1. Setting up your Rust scraper
Add these dependencies to your Cargo.toml:
[dependencies]
reqwest = { version = "0.12", features = ["json"] }
scraper = "0.20"
tokio = { version = "1", features = ["full"] }
serde = { version = "1", features = ["derive"] }
serde_json = "1"Here is a complete scraper that extracts book titles and prices:
use reqwest;
use scraper::{Html, Selector};
#[tokio::main]
async fn main() -> Result<(), Box<dyn std::error::Error>> {
let client = reqwest::Client::builder()
.user_agent("Mozilla/5.0 (compatible; MyBot/1.0)")
.build()?;
let body = client
.get("https://books.toscrape.com/")
.send()
.await?
.text()
.await?;
let document = Html::parse_document(&body);
let book_sel = Selector::parse("article.product_pod").unwrap();
let title_sel = Selector::parse("h3 a").unwrap();
let price_sel = Selector::parse(".price_color").unwrap();
for book in document.select(&book_sel) {
let title = book
.select(&title_sel)
.next()
.and_then(|el| el.value().attr("title"))
.unwrap_or("N/A");
let price = book
.select(&price_sel)
.next()
.map(|el| el.text().collect::<String>())
.unwrap_or_default();
println!("{}: {}", title, price.trim());
}
Ok(())
}The scraper crate uses the same CSS selectors you know from front-end development. select() returns an iterator over all matches, and you chain .next() for the first match.

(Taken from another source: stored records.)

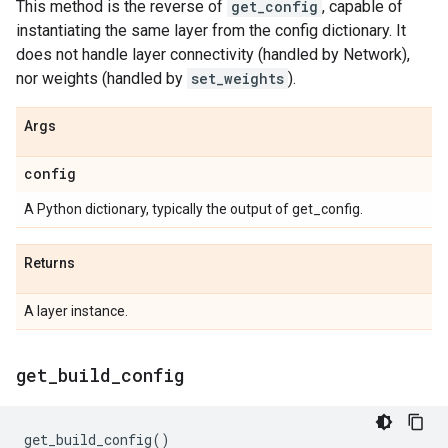
This method is the reverse of
get_config
, capable of
instantiating the same layer from the config dictionary. It
does not handle layer connectivity (handled by Network),
nor weights (handled by
set_weights
).
Args
config
A Python dictionary, typically the output of get_config.
Returns
A layer instance.
get
_
build
_
config
get_build_config
()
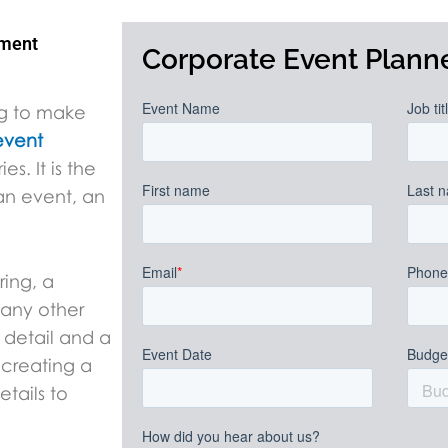
ement
Corporate Event Planne
ng to make
event
s. It is the
 an event, an
ring, a
 any other
 detail and a
 creating a
tails to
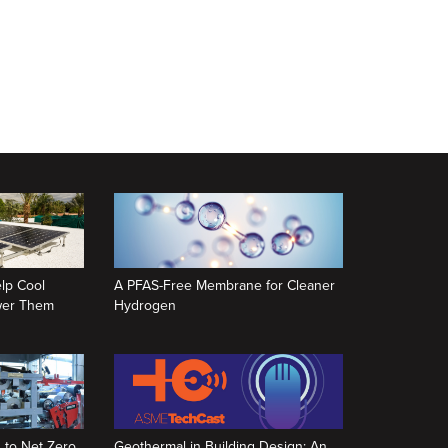
lp Cool
A PFAS-Free Membrane for Cleaner
ower Them
Hydrogen
 to Net Zero,
Geothermal in Building Design: An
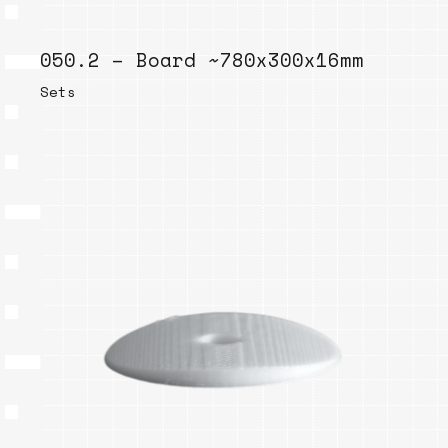
050.2 – Board ~780x300x16mm
Sets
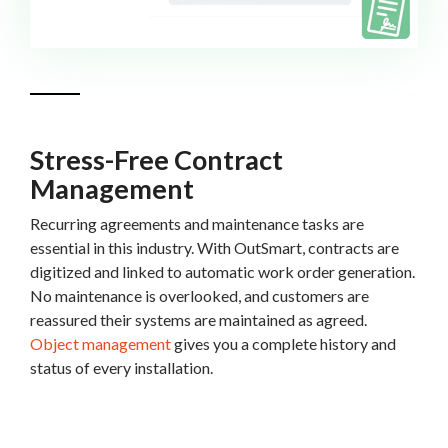
Stress-Free Contract
Management
Recurring agreements and maintenance tasks are
essential in this industry. With OutSmart, contracts are
digitized and linked to automatic work order generation.
No maintenance is overlooked, and customers are
reassured their systems are maintained as agreed.
Object management
gives you a complete history and
status of every installation.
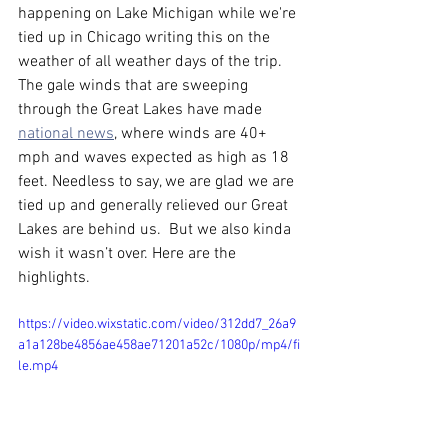
happening on Lake Michigan while we're 
tied up in Chicago writing this on the 
weather of all weather days of the trip. 
The gale winds that are sweeping 
through the Great Lakes have made 
national news
, where winds are 40+ 
mph and waves expected as high as 18 
feet. Needless to say, we are glad we are 
tied up and generally relieved our Great 
Lakes are behind us.  But we also kinda 
wish it wasn’t over. Here are the 
highlights.  
https://video.wixstatic.com/video/312dd7_26a9
a1a128be4856ae458ae71201a52c/1080p/mp4/fi
le.mp4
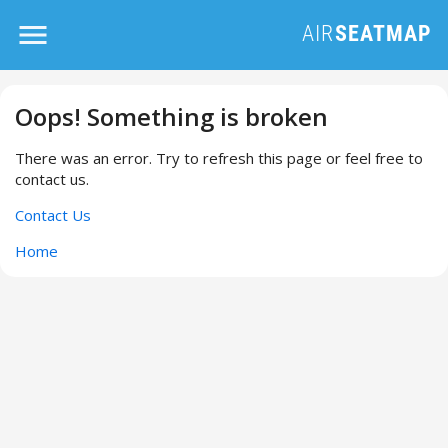
Oops! Something is broken
There was an error. Try to refresh this page or feel free to
contact us.
Contact Us
Home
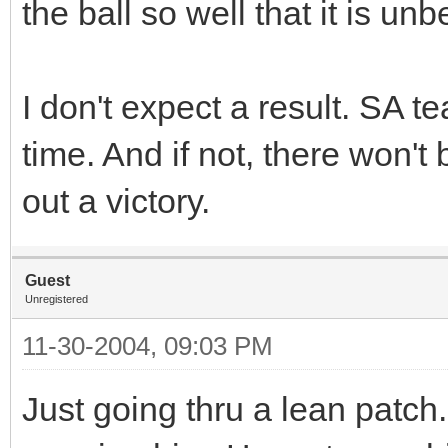
the ball so well that it is unb
I don't expect a result. SA t
time. And if not, there won't 
out a victory.
Guest
Unregistered
11-30-2004, 09:03 PM
Just going thru a lean patch.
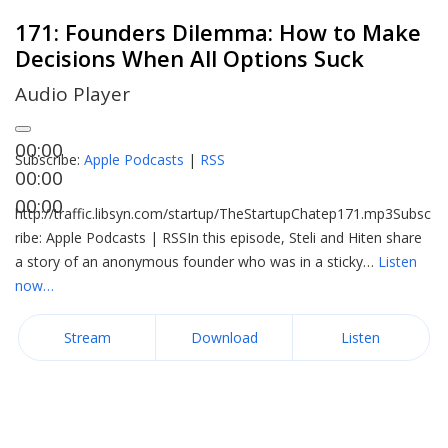
171: Founders Dilemma: How to Make
Decisions When All Options Suck
Audio Player
00:00
Subscribe:
Apple Podcasts
|
RSS
00:00
00:00
http://traffic.libsyn.com/startup/TheStartupChatep171.mp3Subsc
ribe: Apple Podcasts | RSSIn this episode, Steli and Hiten share
a story of an anonymous founder who was in a sticky…
Listen
now…
Stream
Download
Listen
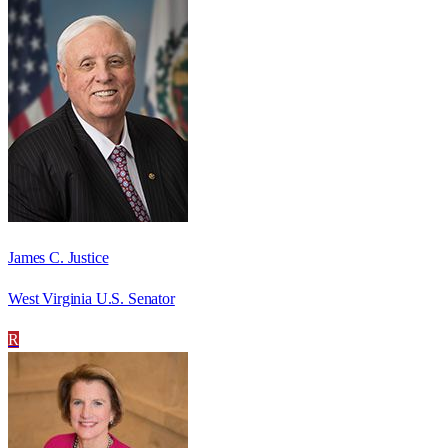
James C. Justice
West Virginia U.S. Senator
R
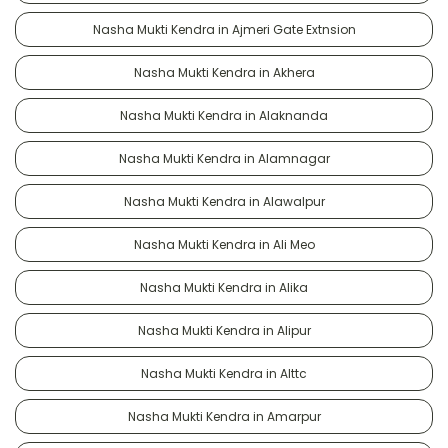
Nasha Mukti Kendra in Ajmeri Gate Extnsion
Nasha Mukti Kendra in Akhera
Nasha Mukti Kendra in Alaknanda
Nasha Mukti Kendra in Alamnagar
Nasha Mukti Kendra in Alawalpur
Nasha Mukti Kendra in Ali Meo
Nasha Mukti Kendra in Alika
Nasha Mukti Kendra in Alipur
Nasha Mukti Kendra in Alttc
Nasha Mukti Kendra in Amarpur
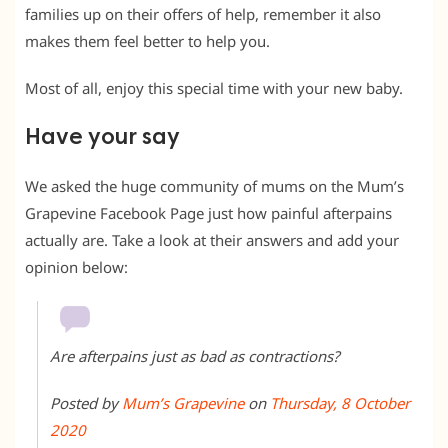
families up on their offers of help, remember it also
makes them feel better to help you.
Most of all, enjoy this special time with your new baby.
Have your say
We asked the huge community of mums on the Mum’s
Grapevine Facebook Page just how painful afterpains
actually are. Take a look at their answers and add your
opinion below:
Are afterpains just as bad as contractions?
Posted by
Mum’s Grapevine
on
Thursday, 8 October
2020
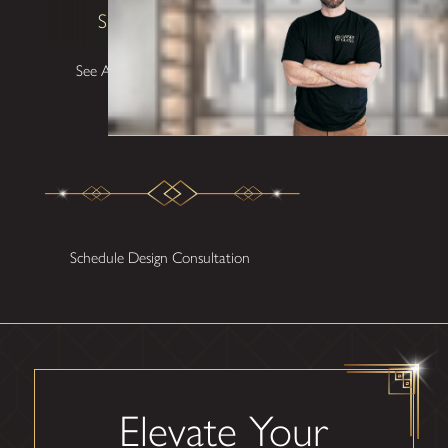
Shane W
See All Testimonials
Schedule Design Consultation
Elevate Your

2. Async concurrent scraping
Rust's async runtime lets you scrape hundreds of pages concurrently on a single thread. Use JoinSet to manage concurrent tasks:
use reqwest::Client;
use scraper::{Html, Selector};
use tokio::task::JoinSet;
#[tokio::main]
async fn main() -> Result<(), Box<dyn std::error::Error>> {
let client = Client::builder()
.user_agent("Mozilla/5.0 (Windows NT 10.0; Win64; x64)")
.build()?;
let urls: Vec<String> = (1..=20)
.map(|i| format!("https://example.com/page/{}", i))
.collect();
let mut set = JoinSet::new();
for url in urls {
let client = client.clone();
set.spawn(async move {
let resp = client.get(&url).send().await?;
let body = resp.text().await?;
let doc = Html::parse_document(&body);
// ... extract data
Ok::<_, reqwest::Error>((url, doc.html().len()))
});
}
while let Some(result) = set.join_next().await {
match result? {
Ok((url, size)) => println!("{}: {} bytes", url, size),
Err(e) => eprintln!("Error: {}", e),
}
}
Ok(())
}Pro tip
Use a semaphore (tokio::sync::Semaphore) to cap concurrency at 10-20 requests. This prevents overwhelming target servers and avoids IP bans.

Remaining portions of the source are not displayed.